The entries below contain a stretch that opens with the line containing "Finał akcji pomocowej na rzecz stowarzyszenia" and closes with the line containing "28 listopada"; set down that stretch exactly, both ends included, and nothing else.

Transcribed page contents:
···
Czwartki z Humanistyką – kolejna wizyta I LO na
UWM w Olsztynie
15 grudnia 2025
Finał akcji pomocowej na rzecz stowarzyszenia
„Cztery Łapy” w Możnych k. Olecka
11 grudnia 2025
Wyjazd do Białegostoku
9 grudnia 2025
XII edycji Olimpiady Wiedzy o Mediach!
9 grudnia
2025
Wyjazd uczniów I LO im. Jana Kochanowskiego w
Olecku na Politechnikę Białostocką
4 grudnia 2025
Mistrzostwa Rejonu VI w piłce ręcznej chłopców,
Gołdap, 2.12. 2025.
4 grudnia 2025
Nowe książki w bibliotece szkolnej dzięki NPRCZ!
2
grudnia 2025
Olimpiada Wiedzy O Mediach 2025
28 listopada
···
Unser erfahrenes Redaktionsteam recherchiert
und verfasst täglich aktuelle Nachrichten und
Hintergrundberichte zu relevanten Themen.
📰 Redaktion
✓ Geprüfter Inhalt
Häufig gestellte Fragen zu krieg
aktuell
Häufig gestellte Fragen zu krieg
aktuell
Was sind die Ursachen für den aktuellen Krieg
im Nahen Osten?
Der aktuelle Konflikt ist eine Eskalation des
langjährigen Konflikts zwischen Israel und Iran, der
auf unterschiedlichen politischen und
···
EXERCISE RESPONSE:
Finał akcji pomocowej na rzecz stowarzyszenia
„Cztery Łapy” w Możnych k. Olecka
11 grudnia 2025
Wyjazd do Białegostoku
9 grudnia 2025
XII edycji Olimpiady Wiedzy o Mediach!
9 grudnia
2025
Wyjazd uczniów I LO im. Jana Kochanowskiego w
Olecku na Politechnikę Białostocką
4 grudnia 2025
Mistrzostwa Rejonu VI w piłce ręcznej chłopców,
Gołdap, 2.12. 2025.
4 grudnia 2025
Nowe książki w bibliotece szkolnej dzięki NPRCZ!
2
grudnia 2025
Olimpiada Wiedzy O Mediach 2025
28 listopada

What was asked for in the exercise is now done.